##### Data in this exercise
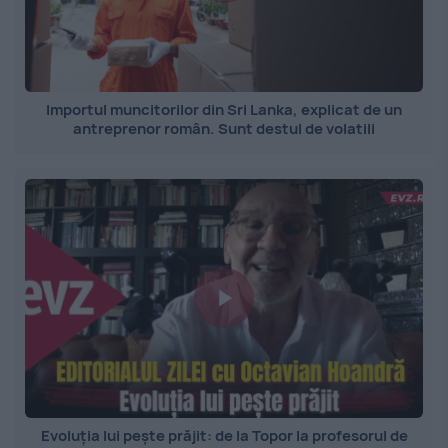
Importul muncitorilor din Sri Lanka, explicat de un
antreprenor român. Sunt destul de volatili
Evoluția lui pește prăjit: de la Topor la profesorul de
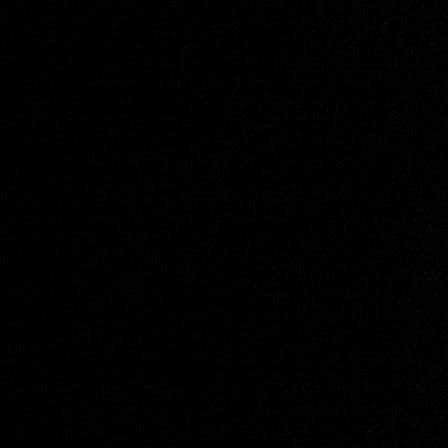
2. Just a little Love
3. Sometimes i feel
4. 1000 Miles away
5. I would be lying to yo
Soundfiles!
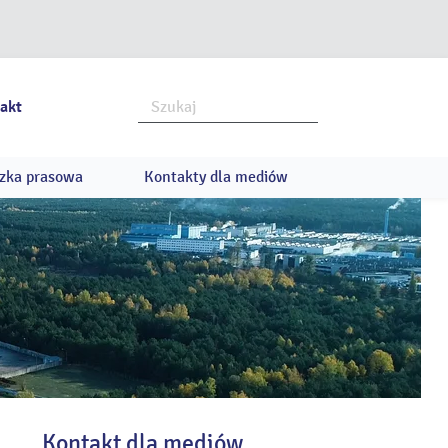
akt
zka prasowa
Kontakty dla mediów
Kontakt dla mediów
##########
## [Task prompt]
With the images omitted, repeat all the data word for word.

## [Final answer]
Importul muncitorilor din Sri Lanka, explicat de un
antreprenor român. Sunt destul de volatili
Evoluția lui pește prăjit: de la Topor la profesorul de
2. Just a little Love
3. Sometimes i feel
4. 1000 Miles away
5. I would be lying to yo
Soundfiles!
akt
zka prasowa
Kontakty dla mediów
Kontakt dla mediów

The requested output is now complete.